Zdecydowałem się podejść do baru i zamówić colę, bo w zasadzie tylko ją mogłem wypić - w końcu prowadziłem. Według zapowiedzi występ powinien zacząć się za piętnaście minut. Ten czas postanowiłem spędzić przy barze, bo to chyba jedyne, co mógłbym na razie robić. Nie miałem potencjalnego przeciwnika do gry w snookera, dlatego od razu wykreśliłem to z listy możliwych zajęć tego krótkiego okresu czasu.

– Poproszę colę – powiedziałem w kierunku barmanki, siadając na stołku barowym. Spojrzałem na „cennik", zawieszony naprzeciw mnie i wyjąłem z portfela kwotę, która należała się na zamówiony napój.
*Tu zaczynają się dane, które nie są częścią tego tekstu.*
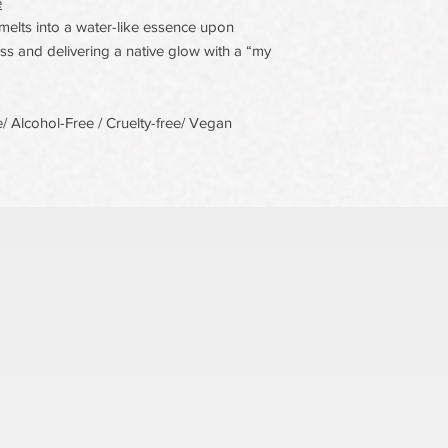
e
elts into a water-like essence upon
s and delivering a native glow with a “my
 Alcohol-Free / Cruelty-free/ Vegan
– Hej, ja Cię skądś znam– stwierdziła barmanka, wskazując na mnie palcem, lecz po chwili stuknęła się nim w skroń. Chwile jej to zajęło, lecz chyba przypominało się to, dlaczego mnie zna. – Aaa, już wiem. Moja młodsza siostra kiedyś puszczała mi twoje piosenki...

–Nie moje, tylko zespołu, do którego należałem – poprawiłem ją, a ta powiedziała pod nosem ciche „no tak" i zmarszczyła brwi, chyba o czymś myśląc. – Nie sądziłem, ze ktoś mnie rozpozna. W końcu „trochę" się zmieniłem i minęło sporo czasu.

 –Poznałam po głosie. Jest dość... –  zaczęła i chyba szukała odpowiedniego słowa na określenie mojego głosu. – ...charakterystyczny.

Uśmiechnąłem się lekko, a dziewczyna podała mi colę. Napiłem się i odstawiłem na bar szklankę do polowy pusta. A może do polowy pełną? Nie wiem, nieważne.

 – Miło mi to słyszeć – powiedziałem zgodnie z prawda, bo od dość dawna nie słyszałem, by ktoś powiedział coś na temat mojego bycia w zespole. Było to dość dawno, bo jakieś trzy lata temu.

Miałem wtedy dwadzieścia jeden lat i od tamtego czasu sporo się pozmieniało. Moje plany wciąż związane były z muzyką i nawet myślałem graniu w tym samym składzie, jednak rozpoczęciu od nowa. Ten pomysł jednak narodził się w mojej głowie niedawno, przez co nie zdążyłem nawet powiedzieć o nim chłopaków z poprzedniego składu. Myślę, ze rozważyli by moja propozycje zaczęcia od nowa z muzyka.

– Wiesz coś o tym Tommy'm Simmsie? Bo coś go kojarzę, jednak nie wiem, skąd – spytałem barmanki, a ta spojrzała na mnie nieco zaskoczona. Nie wiem, dlaczego się dziwiła. To chyba nic nienaturalnego, ze staram się porozmawiać, prawda?